Oh, and just so I'd have a souvenir from down under, I picked up a swell Aussie hat at the airport.

12.5 hours later
We are approaching landing at LA (101 miles out with a 460mph true airspeed and a 472 mph ground speed. Long flight, with a big guy in the seat in front of me who kept his seat leaned back as much as he could the entire flight. This reduced the (already cramped - think "cattle car") seating area by 5"+ at the top of the seat, which made it difficult for Janet to squeeze by. Not that she is wider than I am, but she is not as stable on her feet. Yes, it is 12.5 hours later than when we left Sydney, but it is actually six hours earlier the same day. These things happen when you cross the international dateline.
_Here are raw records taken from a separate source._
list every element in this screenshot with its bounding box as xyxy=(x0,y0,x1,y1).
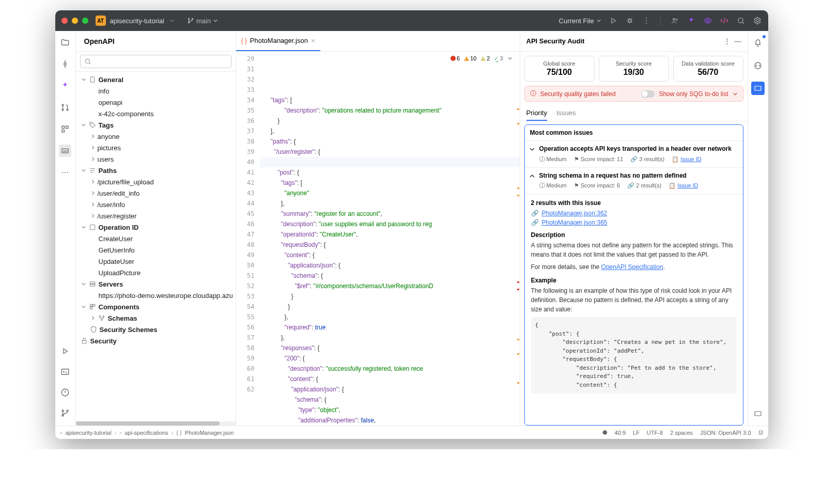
branch-name: main xyxy=(196,17,211,25)
sqg-filter-toggle[interactable] xyxy=(641,90,655,98)
tree-row[interactable]: https://photo-demo.westeurope.cloudapp.a… xyxy=(76,290,236,301)
horizontal-scrollbar[interactable] xyxy=(76,421,236,426)
audit-tool-icon[interactable] xyxy=(751,82,765,95)
tree-row[interactable]: UpdateUser xyxy=(76,256,236,267)
gear-icon[interactable] xyxy=(753,16,762,25)
minimize-window-button[interactable] xyxy=(72,18,78,24)
panel-menu-icon[interactable]: ⋮ xyxy=(724,37,731,45)
close-tab-icon[interactable]: × xyxy=(311,37,315,45)
octagon-icon[interactable]: ⬣ xyxy=(602,429,608,436)
tree-row[interactable]: Security xyxy=(76,335,236,346)
tree-row[interactable]: UploadPicture xyxy=(76,267,236,278)
tree-body[interactable]: Generalinfoopenapix-42c-componentsTagsan… xyxy=(76,72,236,421)
editor-tab[interactable]: { } PhotoManager.json × xyxy=(236,31,321,51)
svg-point-0 xyxy=(188,18,189,19)
chevron-down-icon[interactable] xyxy=(733,91,738,97)
svg-rect-38 xyxy=(82,340,86,343)
run-tool-icon[interactable] xyxy=(59,345,71,357)
tree-row[interactable]: Operation ID xyxy=(76,222,236,233)
tree-row[interactable]: Servers xyxy=(76,278,236,290)
run-config-selector[interactable]: Current File xyxy=(559,17,601,25)
close-window-button[interactable] xyxy=(61,18,68,24)
tree-row[interactable]: pictures xyxy=(76,142,236,153)
tree-row[interactable]: GetUserInfo xyxy=(76,244,236,256)
tree-row[interactable]: x-42c-components xyxy=(76,108,236,119)
code-with-me-icon[interactable] xyxy=(670,16,679,25)
window-controls xyxy=(61,18,88,24)
tab-priority[interactable]: Priority xyxy=(526,106,547,121)
tab-issues[interactable]: Issues xyxy=(556,106,576,121)
project-icon[interactable] xyxy=(59,36,71,49)
issue-title: Operation accepts API keys transported i… xyxy=(539,145,738,153)
svg-point-3 xyxy=(628,19,631,22)
result-link-1[interactable]: 🔗 PhotoManager.json:362 xyxy=(531,210,737,217)
structure-icon[interactable] xyxy=(59,123,71,135)
api-bottom-icon[interactable] xyxy=(751,407,765,420)
chevron-down-icon[interactable] xyxy=(507,56,513,61)
issue-item-2[interactable]: String schema in a request has no patter… xyxy=(525,168,743,195)
chevron-up-icon xyxy=(529,173,535,181)
tree-row[interactable]: openapi xyxy=(76,97,236,108)
language-mode[interactable]: JSON: OpenAPI 3.0 xyxy=(700,430,751,436)
svg-point-21 xyxy=(65,172,66,173)
openapi-tree-panel: OpenAPI Generalinfoopenapix-42c-componen… xyxy=(76,31,236,426)
tree-row[interactable]: anyone xyxy=(76,131,236,142)
maximize-window-button[interactable] xyxy=(82,18,88,24)
tree-row[interactable]: Paths xyxy=(76,165,236,176)
notifications-icon[interactable] xyxy=(751,36,765,50)
svg-rect-32 xyxy=(90,304,92,306)
minimize-panel-icon[interactable]: — xyxy=(735,37,741,45)
indent-setting[interactable]: 2 spaces xyxy=(670,430,693,436)
tree-row[interactable]: Security Schemes xyxy=(76,324,236,335)
spec-link[interactable]: OpenAPI Specification xyxy=(601,263,663,271)
tree-row[interactable]: CreateUser xyxy=(76,233,236,244)
more-tools-icon[interactable] xyxy=(59,166,71,179)
run-icon[interactable] xyxy=(609,16,618,25)
tree-row[interactable]: General xyxy=(76,74,236,85)
code-example: { "post": { "description": "Creates a ne… xyxy=(531,317,737,393)
caret-position[interactable]: 40:9 xyxy=(615,430,626,436)
crunch-icon[interactable] xyxy=(720,16,729,25)
terminal-icon[interactable] xyxy=(59,366,71,378)
tree-row[interactable]: info xyxy=(76,85,236,97)
problems-icon[interactable] xyxy=(59,386,71,399)
debug-icon[interactable] xyxy=(625,16,634,25)
issues-list: Most common issues Operation accepts API… xyxy=(524,124,743,426)
inspection-widget[interactable]: 6 10 2 ✓̲3 xyxy=(446,53,517,64)
issue-id-link[interactable]: 📋 Issue ID xyxy=(672,156,701,163)
tree-row[interactable]: /user/info xyxy=(76,199,236,210)
tree-row[interactable]: Components xyxy=(76,301,236,312)
vcs-branch[interactable]: main xyxy=(187,17,218,25)
sparkle-icon[interactable] xyxy=(59,80,71,92)
svg-point-25 xyxy=(62,410,64,412)
issue-item-1[interactable]: Operation accepts API keys transported i… xyxy=(525,141,743,168)
score-card: Security score19/30 xyxy=(599,56,669,82)
breadcrumb[interactable]: ▫apisecurity-tutorial›▫api-specification… xyxy=(60,430,234,436)
ai-sparkle-icon[interactable] xyxy=(687,16,696,25)
tree-row[interactable]: Schemas xyxy=(76,312,236,324)
readonly-lock-icon[interactable]: ⊡ xyxy=(758,429,763,436)
tree-row[interactable]: Tags xyxy=(76,119,236,131)
tree-row[interactable]: /user/edit_info xyxy=(76,187,236,199)
pull-requests-icon[interactable] xyxy=(59,101,71,114)
api-tool-icon[interactable]: API xyxy=(59,145,71,157)
tree-row[interactable]: users xyxy=(76,153,236,165)
code-view[interactable]: 6 10 2 ✓̲3 "tags": [ "descript xyxy=(260,52,520,426)
line-separator[interactable]: LF xyxy=(633,430,640,436)
svg-text:API: API xyxy=(63,150,68,153)
ai-chat-icon[interactable] xyxy=(751,59,765,72)
more-icon[interactable] xyxy=(642,16,651,25)
issue-id-link[interactable]: 📋 Issue ID xyxy=(669,182,698,189)
tree-row[interactable]: /picture/file_upload xyxy=(76,176,236,187)
commit-icon[interactable] xyxy=(59,58,71,70)
encoding[interactable]: UTF-8 xyxy=(647,430,663,436)
line-gutter: 20 31 32 33 34 35 36 37 38 39 40 41 42 4… xyxy=(236,52,260,426)
tree-search-input[interactable] xyxy=(80,55,231,68)
search-icon[interactable] xyxy=(736,16,746,25)
git-icon[interactable] xyxy=(59,407,71,419)
result-link-2[interactable]: 🔗 PhotoManager.json:365 xyxy=(531,219,737,226)
error-stripe[interactable] xyxy=(517,65,520,426)
eye-icon[interactable] xyxy=(703,16,712,25)
tree-row[interactable]: /user/register xyxy=(76,210,236,222)
project-name[interactable]: apisecurity-tutorial xyxy=(110,17,165,25)
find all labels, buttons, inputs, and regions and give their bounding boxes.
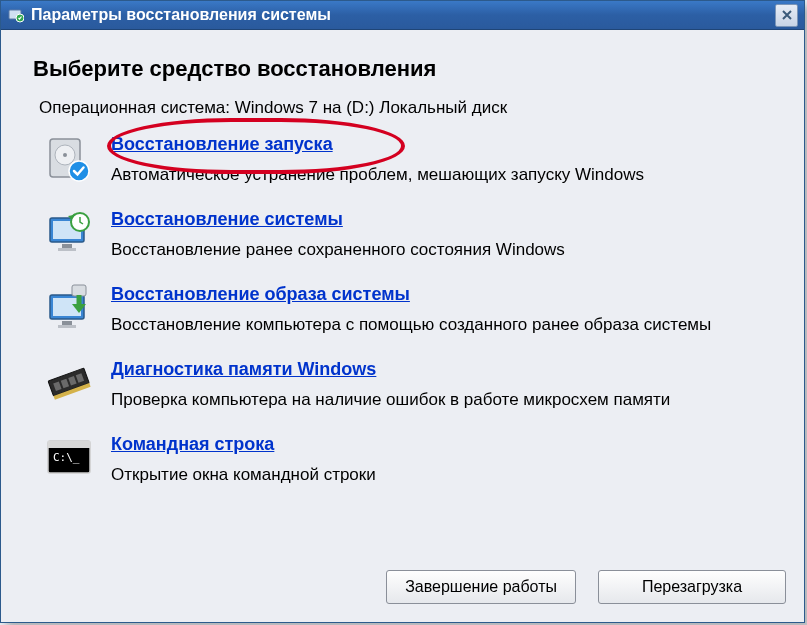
window-icon [7, 6, 25, 24]
content-area: Выберите средство восстановления Операци… [1, 30, 804, 562]
os-info-line: Операционная система: Windows 7 на (D:) … [39, 98, 776, 118]
tool-image-recovery: Восстановление образа системы Восстановл… [43, 282, 776, 335]
page-heading: Выберите средство восстановления [33, 56, 776, 82]
hard-drive-check-icon [43, 132, 95, 184]
svg-rect-25 [48, 441, 90, 448]
monitor-clock-icon [43, 207, 95, 259]
svg-point-4 [63, 153, 67, 157]
restart-button[interactable]: Перезагрузка [598, 570, 786, 604]
tool-startup-repair: Восстановление запуска Автоматическое ус… [43, 132, 776, 185]
recovery-options-window: Параметры восстановления системы Выберит… [0, 0, 805, 623]
command-prompt-desc: Открытие окна командной строки [111, 465, 776, 485]
command-prompt-icon: C:\_ [43, 432, 95, 484]
system-restore-link[interactable]: Восстановление системы [111, 209, 343, 230]
tool-command-prompt: C:\_ Командная строка Открытие окна кома… [43, 432, 776, 485]
svg-text:C:\_: C:\_ [53, 451, 80, 464]
svg-rect-8 [62, 244, 72, 248]
window-title: Параметры восстановления системы [31, 6, 331, 24]
memory-diagnostic-desc: Проверка компьютера на наличие ошибок в … [111, 390, 776, 410]
monitor-download-icon [43, 282, 95, 334]
svg-rect-9 [58, 248, 76, 251]
button-bar: Завершение работы Перезагрузка [1, 562, 804, 622]
close-button[interactable] [775, 4, 798, 27]
svg-rect-16 [72, 285, 86, 296]
tool-memory-diagnostic: Диагностика памяти Windows Проверка комп… [43, 357, 776, 410]
memory-chip-icon [43, 357, 95, 409]
svg-rect-14 [62, 321, 72, 325]
image-recovery-desc: Восстановление компьютера с помощью созд… [111, 315, 776, 335]
startup-repair-link[interactable]: Восстановление запуска [111, 134, 333, 155]
tool-system-restore: Восстановление системы Восстановление ра… [43, 207, 776, 260]
memory-diagnostic-link[interactable]: Диагностика памяти Windows [111, 359, 376, 380]
system-restore-desc: Восстановление ранее сохраненного состоя… [111, 240, 776, 260]
svg-rect-15 [58, 325, 76, 328]
image-recovery-link[interactable]: Восстановление образа системы [111, 284, 410, 305]
titlebar: Параметры восстановления системы [1, 1, 804, 30]
command-prompt-link[interactable]: Командная строка [111, 434, 274, 455]
startup-repair-desc: Автоматическое устранение проблем, мешаю… [111, 165, 776, 185]
tool-list: Восстановление запуска Автоматическое ус… [43, 132, 776, 485]
shutdown-button[interactable]: Завершение работы [386, 570, 576, 604]
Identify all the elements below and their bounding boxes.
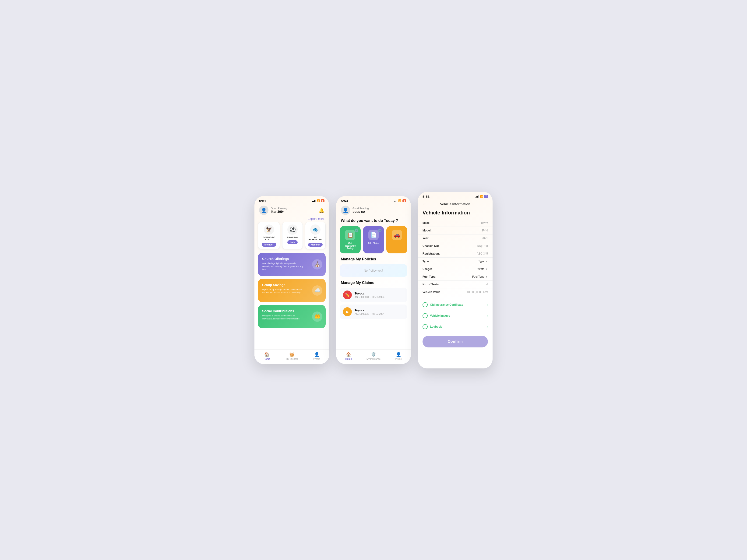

Thank you Wallace Carothers! For those who don't know, Wallace Carothers is generally acknowledged as the man responsible for the invention of nylon, which led to lycra, which led to yoga pants. Not everyone who wears yoga pants should. But when you see that body that just begs to be shown off in yoga pants wearing them, you need to thank Mr. Carothers for the kindness he has done to men the world over. There were several young ladies on the flight who fit that category. There are always several in any airport, too.

They snuck butter into one of the rolls with dinner last night, and cheese into the scrambled eggs this morning, so I've used up the last of the Lactase pills in my pockets. I'm sure I have some more in my knapsack, but I won't be able to get to them until we get into the airport. I should not need them, though, until we are on the flight to Seattle, and then only if they serve something with dairy in it that I am not expecting. Sigh. My mother always said, "Getting old isn't for the faint of heart, but it beats all other options."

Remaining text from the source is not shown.